Confirm the sample size information.
Assess the quality of results relative to sampling method and size, rather than population size.
Determining Sample Size
When planning a survey, the necessary sample size depends on:
Desired margin of error (E).
Sample Size Calculation Formula
When ( \hat{p} ) is known:
[ n = \frac{z_{\alpha/2}^2 \hat{p}(1 - \hat{p})}{E^2} ]When ( \hat{p} ) is unknown:
[ n = \frac{z_{\alpha/2}^2 \cdot 0.25}{E^2} ]
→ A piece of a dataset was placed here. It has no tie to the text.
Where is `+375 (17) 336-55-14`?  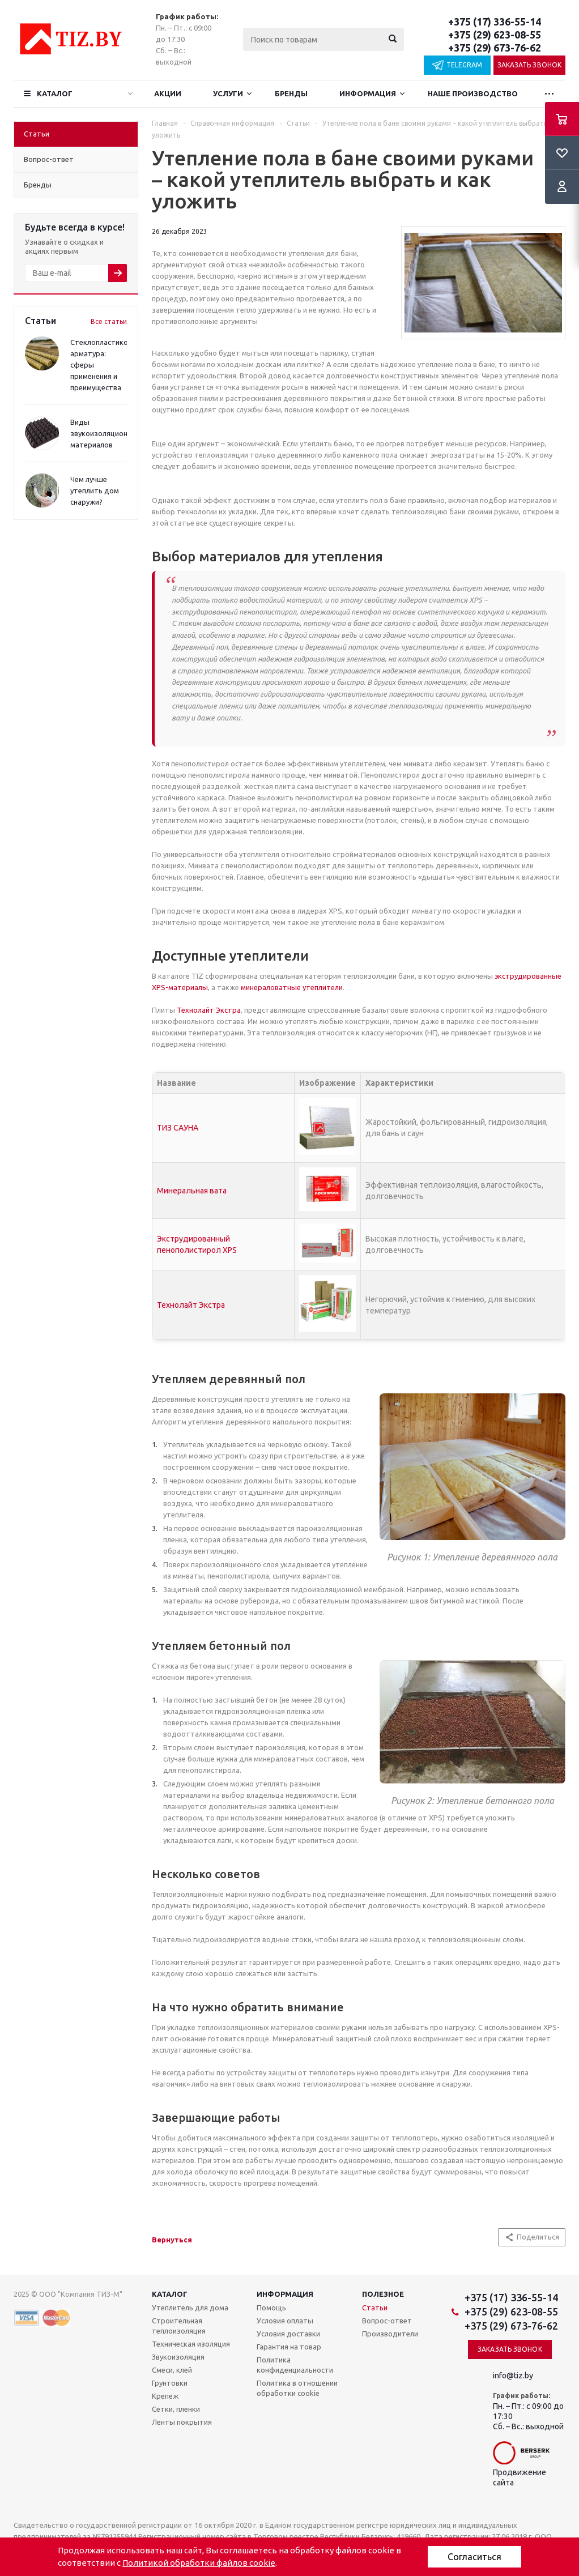 +375 (17) 336-55-14 is located at coordinates (494, 21).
Example of Required Sample Size
To determine opinions on online shopping:
If ( \hat{p} = 0.79 ), use prior knowledge.
For a 95% CI with ( E = 0.03 ):
[ n = \frac{(1.96^2)(0.79)(0.21)}{0.03^2} = 709. \Without prior knowledge, required sample size increases to 1068.
Summary on Bootstrapping Method
Bootstrapping allows estimates without strong assumptions about sample normality.
Key Considerations:
Collect data via an appropriate method (simple random sample).
Use sufficient values to provide accurate estimates.
The bootstrap method helps when traditional assumptions of normality are violated.
These notes summarize important concepts in estimating population parameters and determining sample sizes. Use them to prepare for exams and understand the underlying statistical principles.